DATA SHOWN =
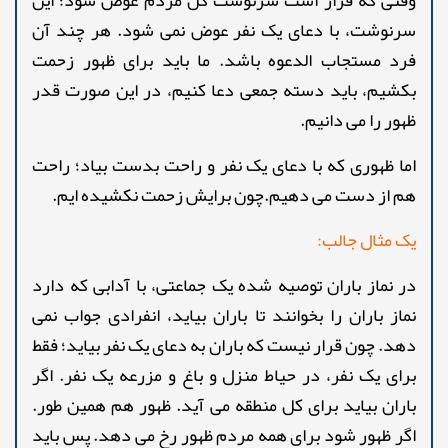
سرنوشت، با دعای یک نفر عوض نمی شود. هر چند آن
فرد مستجاب الدعوه باشد. ما باید برای ظهور زحمت
بکشیم، باید دسته جمعی دعا کنیم، در این صورت قدر
ظهور را می دانیم.
اما ظهوری که با دعای یک نفر و راحت بدست بیاد؛ راحت
هم از دست می دهیم.چون برایش زحمت نکشیده ایم.
یک مثال جالب:
در نماز باران توصیه شده یک جماعتی، با آدابی که دارد
نماز باران را بخوانند تا باران بیاید، انفرادی جواب نمی
دهد. چون قرار نیست که باران به دعای یک نفر بیاید؛ فقط
برای یک نفر، در حیاط منزل و باغ و مزرعه یک نفر. اگر
باران بیاید برای کل منطقه می آید. ظهور هم همین طور.
اگر ظهور شود برای همه مردم ظهور رخ می دهد. پس باید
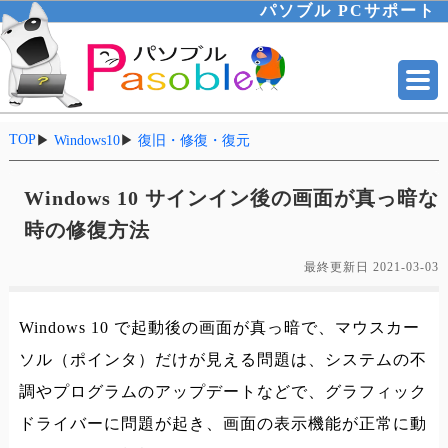
パソブル PCサポート
TOP
▶
Windows10
▶
復旧・修復・復元
Windows 10 サインイン後の画面が真っ暗な
時の修復方法
最終更新日
2021-03-03
Windows 10 で起動後の画面が真っ暗で、マウスカー
ソル（ポインタ）だけが見える問題は、システムの不
調やプログラムのアップデートなどで、グラフィック
ドライバーに問題が起き、画面の表示機能が正常に動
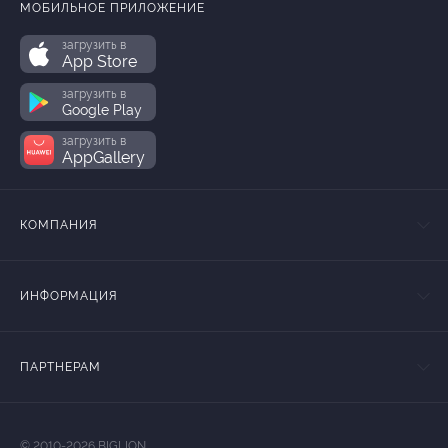
МОБИЛЬНОЕ ПРИЛОЖЕНИЕ
загрузить в
App Store
загрузить в
Google Play
загрузить в
AppGallery
КОМПАНИЯ
ИНФОРМАЦИЯ
ПАРТНЕРАМ
© 2010-2026 BIGLION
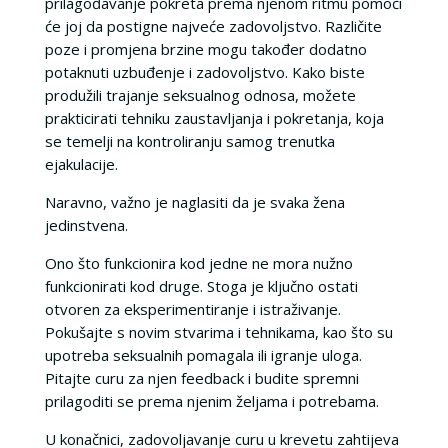
prilagođavanje pokreta prema njenom ritmu pomoći
će joj da postigne najveće zadovoljstvo. Različite
poze i promjena brzine mogu također dodatno
potaknuti uzbuđenje i zadovoljstvo. Kako biste
produžili trajanje seksualnog odnosa, možete
prakticirati tehniku zaustavljanja i pokretanja, koja
se temelji na kontroliranju samog trenutka
ejakulacije.
Naravno, važno je naglasiti da je svaka žena
jedinstvena.
Ono što funkcionira kod jedne ne mora nužno
funkcionirati kod druge. Stoga je ključno ostati
otvoren za eksperimentiranje i istraživanje.
Pokušajte s novim stvarima i tehnikama, kao što su
upotreba seksualnih pomagala ili igranje uloga.
Pitajte curu za njen feedback i budite spremni
prilagoditi se prema njenim željama i potrebama.
U konačnici, zadovoljavanje curu u krevetu zahtijeva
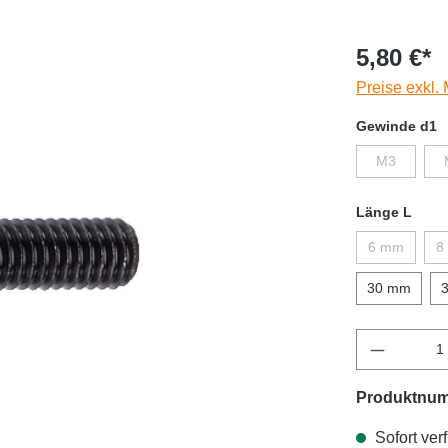
5,80 €*
Preise exkl.
Gewinde d1
M3
Länge L
6 mm
8
30 mm
Produktnu
Sofort verf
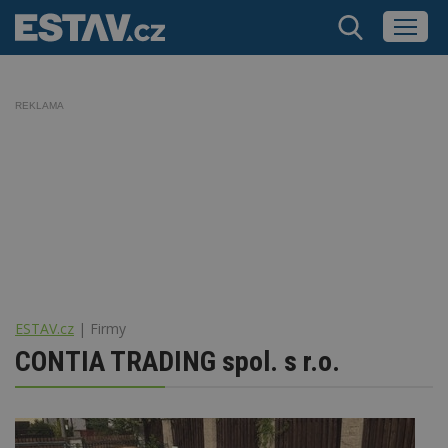
REKLAMA
ESTAV.cz
Firmy
CONTIA TRADING spol. s r.o.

TASK = Give the records above again verbatim, pictures omitted.

ANSWER SECTION =
سرنوشت، با دعای یک نفر عوض نمی شود. هر چند آن
فرد مستجاب الدعوه باشد. ما باید برای ظهور زحمت
بکشیم، باید دسته جمعی دعا کنیم، در این صورت قدر
ظهور را می دانیم.
اما ظهوری که با دعای یک نفر و راحت بدست بیاد؛ راحت
هم از دست می دهیم.چون برایش زحمت نکشیده ایم.
یک مثال جالب:
در نماز باران توصیه شده یک جماعتی، با آدابی که دارد
نماز باران را بخوانند تا باران بیاید، انفرادی جواب نمی
دهد. چون قرار نیست که باران به دعای یک نفر بیاید؛ فقط
برای یک نفر، در حیاط منزل و باغ و مزرعه یک نفر. اگر
باران بیاید برای کل منطقه می آید. ظهور هم همین طور.
اگر ظهور شود برای همه مردم ظهور رخ می دهد. پس باید
パソブル PCサポート
TOP
▶
Windows10
▶
復旧・修復・復元
Windows 10 サインイン後の画面が真っ暗な
時の修復方法
最終更新日
2021-03-03
Windows 10 で起動後の画面が真っ暗で、マウスカー
ソル（ポインタ）だけが見える問題は、システムの不
調やプログラムのアップデートなどで、グラフィック
ドライバーに問題が起き、画面の表示機能が正常に動
МОБИЛЬНОЕ ПРИЛОЖЕНИЕ
загрузить в
App Store
загрузить в
Google Play
загрузить в
AppGallery
КОМПАНИЯ
ИНФОРМАЦИЯ
ПАРТНЕРАМ
© 2010-2026 BIGLION
prilagođavanje pokreta prema njenom ritmu pomoći
će joj da postigne najveće zadovoljstvo. Različite
poze i promjena brzine mogu također dodatno
potaknuti uzbuđenje i zadovoljstvo. Kako biste
produžili trajanje seksualnog odnosa, možete
prakticirati tehniku zaustavljanja i pokretanja, koja
se temelji na kontroliranju samog trenutka
ejakulacije.
Naravno, važno je naglasiti da je svaka žena
jedinstvena.
Ono što funkcionira kod jedne ne mora nužno
funkcionirati kod druge. Stoga je ključno ostati
otvoren za eksperimentiranje i istraživanje.
Pokušajte s novim stvarima i tehnikama, kao što su
upotreba seksualnih pomagala ili igranje uloga.
Pitajte curu za njen feedback i budite spremni
prilagoditi se prema njenim željama i potrebama.
U konačnici, zadovoljavanje curu u krevetu zahtijeva
5,80 €*
Preise exkl.
Gewinde d1
M3
Länge L
6 mm
8
30 mm
Produktnu
Sofort verf
REKLAMA
ESTAV.cz
Firmy
CONTIA TRADING spol. s r.o.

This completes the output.